Saved data entries:
++++++++++

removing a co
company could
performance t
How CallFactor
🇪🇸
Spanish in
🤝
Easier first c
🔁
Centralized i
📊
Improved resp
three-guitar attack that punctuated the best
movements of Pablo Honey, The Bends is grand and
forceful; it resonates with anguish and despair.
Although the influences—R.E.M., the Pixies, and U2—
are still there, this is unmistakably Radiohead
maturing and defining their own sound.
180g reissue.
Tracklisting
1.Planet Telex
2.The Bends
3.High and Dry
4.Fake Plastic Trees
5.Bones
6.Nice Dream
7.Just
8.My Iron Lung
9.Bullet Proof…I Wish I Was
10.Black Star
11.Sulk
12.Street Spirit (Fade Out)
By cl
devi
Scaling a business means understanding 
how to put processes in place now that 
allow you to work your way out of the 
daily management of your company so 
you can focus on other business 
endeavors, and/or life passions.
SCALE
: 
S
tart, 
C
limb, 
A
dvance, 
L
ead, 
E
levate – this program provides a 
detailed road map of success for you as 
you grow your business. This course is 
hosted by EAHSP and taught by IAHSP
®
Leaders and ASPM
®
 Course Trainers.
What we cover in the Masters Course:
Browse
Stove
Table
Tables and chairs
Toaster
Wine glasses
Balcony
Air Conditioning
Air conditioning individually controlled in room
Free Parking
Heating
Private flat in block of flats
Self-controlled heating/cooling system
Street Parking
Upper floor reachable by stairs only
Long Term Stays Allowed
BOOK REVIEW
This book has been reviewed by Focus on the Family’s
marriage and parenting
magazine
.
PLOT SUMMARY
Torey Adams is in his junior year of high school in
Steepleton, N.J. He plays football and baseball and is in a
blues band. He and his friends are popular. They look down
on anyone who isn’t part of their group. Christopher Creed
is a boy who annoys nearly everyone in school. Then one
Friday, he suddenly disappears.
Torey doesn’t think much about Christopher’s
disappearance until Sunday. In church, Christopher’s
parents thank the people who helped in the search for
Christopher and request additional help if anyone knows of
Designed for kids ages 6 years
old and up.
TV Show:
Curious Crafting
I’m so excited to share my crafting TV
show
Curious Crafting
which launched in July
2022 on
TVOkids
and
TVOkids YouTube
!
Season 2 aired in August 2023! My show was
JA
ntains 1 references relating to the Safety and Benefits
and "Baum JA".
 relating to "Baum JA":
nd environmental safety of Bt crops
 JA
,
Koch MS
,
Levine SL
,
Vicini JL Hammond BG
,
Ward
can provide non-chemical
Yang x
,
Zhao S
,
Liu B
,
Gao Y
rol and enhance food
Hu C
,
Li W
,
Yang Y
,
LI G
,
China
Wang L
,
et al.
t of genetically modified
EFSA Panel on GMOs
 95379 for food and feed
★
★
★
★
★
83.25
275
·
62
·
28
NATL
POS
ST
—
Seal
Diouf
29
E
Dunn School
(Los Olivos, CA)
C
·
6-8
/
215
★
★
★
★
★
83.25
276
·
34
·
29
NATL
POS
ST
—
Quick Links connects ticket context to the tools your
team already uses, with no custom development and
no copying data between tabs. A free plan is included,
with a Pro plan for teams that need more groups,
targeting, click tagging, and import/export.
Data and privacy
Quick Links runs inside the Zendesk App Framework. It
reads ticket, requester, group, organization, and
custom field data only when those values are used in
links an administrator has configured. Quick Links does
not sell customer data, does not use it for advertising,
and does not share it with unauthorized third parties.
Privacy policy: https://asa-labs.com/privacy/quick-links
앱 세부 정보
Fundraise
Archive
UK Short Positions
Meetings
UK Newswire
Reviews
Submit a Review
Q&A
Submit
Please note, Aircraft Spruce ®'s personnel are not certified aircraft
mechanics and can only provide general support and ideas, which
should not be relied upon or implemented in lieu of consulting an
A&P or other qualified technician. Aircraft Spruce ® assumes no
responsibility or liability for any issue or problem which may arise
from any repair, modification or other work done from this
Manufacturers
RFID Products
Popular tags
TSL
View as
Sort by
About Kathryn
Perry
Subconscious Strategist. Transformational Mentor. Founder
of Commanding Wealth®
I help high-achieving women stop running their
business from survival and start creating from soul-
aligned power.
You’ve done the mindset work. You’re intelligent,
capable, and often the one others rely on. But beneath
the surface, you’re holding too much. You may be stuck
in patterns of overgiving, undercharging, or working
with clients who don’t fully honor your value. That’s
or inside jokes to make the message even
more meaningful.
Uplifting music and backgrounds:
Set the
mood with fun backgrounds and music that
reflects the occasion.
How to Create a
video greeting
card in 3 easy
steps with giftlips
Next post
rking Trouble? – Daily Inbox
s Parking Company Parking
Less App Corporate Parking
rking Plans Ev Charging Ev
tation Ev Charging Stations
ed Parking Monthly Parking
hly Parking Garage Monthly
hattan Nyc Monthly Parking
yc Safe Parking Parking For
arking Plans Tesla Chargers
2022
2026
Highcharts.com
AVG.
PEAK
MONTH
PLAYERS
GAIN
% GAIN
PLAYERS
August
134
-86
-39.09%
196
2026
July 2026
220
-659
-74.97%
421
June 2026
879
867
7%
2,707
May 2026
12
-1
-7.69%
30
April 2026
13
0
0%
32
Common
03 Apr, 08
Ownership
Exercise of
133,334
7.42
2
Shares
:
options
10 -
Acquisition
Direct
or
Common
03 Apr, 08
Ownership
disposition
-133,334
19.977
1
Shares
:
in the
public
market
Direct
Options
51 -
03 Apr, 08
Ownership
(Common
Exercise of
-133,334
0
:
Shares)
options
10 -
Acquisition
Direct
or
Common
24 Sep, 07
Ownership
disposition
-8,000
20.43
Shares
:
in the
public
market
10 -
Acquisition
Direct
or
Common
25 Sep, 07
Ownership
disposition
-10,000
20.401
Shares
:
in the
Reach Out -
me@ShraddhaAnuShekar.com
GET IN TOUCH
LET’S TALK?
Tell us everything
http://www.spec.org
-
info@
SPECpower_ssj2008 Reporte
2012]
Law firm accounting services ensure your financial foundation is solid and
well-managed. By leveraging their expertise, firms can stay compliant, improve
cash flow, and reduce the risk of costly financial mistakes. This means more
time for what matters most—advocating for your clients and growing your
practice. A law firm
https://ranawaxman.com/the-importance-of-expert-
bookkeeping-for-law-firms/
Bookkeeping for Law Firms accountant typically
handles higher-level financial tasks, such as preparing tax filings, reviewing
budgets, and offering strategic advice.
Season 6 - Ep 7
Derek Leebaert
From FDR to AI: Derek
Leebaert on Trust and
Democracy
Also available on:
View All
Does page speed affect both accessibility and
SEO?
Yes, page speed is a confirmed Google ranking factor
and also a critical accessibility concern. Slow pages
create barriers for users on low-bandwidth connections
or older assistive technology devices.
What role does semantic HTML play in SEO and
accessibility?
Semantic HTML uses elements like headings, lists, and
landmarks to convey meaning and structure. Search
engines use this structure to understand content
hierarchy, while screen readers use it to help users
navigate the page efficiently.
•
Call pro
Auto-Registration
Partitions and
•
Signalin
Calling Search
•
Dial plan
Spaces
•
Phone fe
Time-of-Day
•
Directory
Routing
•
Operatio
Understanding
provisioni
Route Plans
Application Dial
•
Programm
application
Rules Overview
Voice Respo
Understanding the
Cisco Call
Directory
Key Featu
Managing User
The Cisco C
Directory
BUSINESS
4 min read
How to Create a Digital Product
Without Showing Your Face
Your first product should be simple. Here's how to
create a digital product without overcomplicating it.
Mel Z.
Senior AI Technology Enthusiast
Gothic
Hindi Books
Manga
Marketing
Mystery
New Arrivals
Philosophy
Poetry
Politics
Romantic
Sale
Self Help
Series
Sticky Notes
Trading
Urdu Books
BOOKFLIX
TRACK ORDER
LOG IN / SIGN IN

++++++++++

What needs to be done
Verbatim output is expected for the lines from the start of the data to the line in which "PLOT SUMMARY" appears, both included.

Result
removing a co
company could
performance t
How CallFactor
🇪🇸
Spanish in
🤝
Easier first c
🔁
Centralized i
📊
Improved resp
three-guitar attack that punctuated the best
movements of Pablo Honey, The Bends is grand and
forceful; it resonates with anguish and despair.
Although the influences—R.E.M., the Pixies, and U2—
are still there, this is unmistakably Radiohead
maturing and defining their own sound.
180g reissue.
Tracklisting
1.Planet Telex
2.The Bends
3.High and Dry
4.Fake Plastic Trees
5.Bones
6.Nice Dream
7.Just
8.My Iron Lung
9.Bullet Proof…I Wish I Was
10.Black Star
11.Sulk
12.Street Spirit (Fade Out)
By cl
devi
Scaling a business means understanding 
how to put processes in place now that 
allow you to work your way out of the 
daily management of your company so 
you can focus on other business 
endeavors, and/or life passions.
SCALE
: 
S
tart, 
C
limb, 
A
dvance, 
L
ead, 
E
levate – this program provides a 
detailed road map of success for you as 
you grow your business. This course is 
hosted by EAHSP and taught by IAHSP
®
Leaders and ASPM
®
 Course Trainers.
What we cover in the Masters Course:
Browse
Stove
Table
Tables and chairs
Toaster
Wine glasses
Balcony
Air Conditioning
Air conditioning individually controlled in room
Free Parking
Heating
Private flat in block of flats
Self-controlled heating/cooling system
Street Parking
Upper floor reachable by stairs only
Long Term Stays Allowed
BOOK REVIEW
This book has been reviewed by Focus on the Family’s
marriage and parenting
magazine
.
PLOT SUMMARY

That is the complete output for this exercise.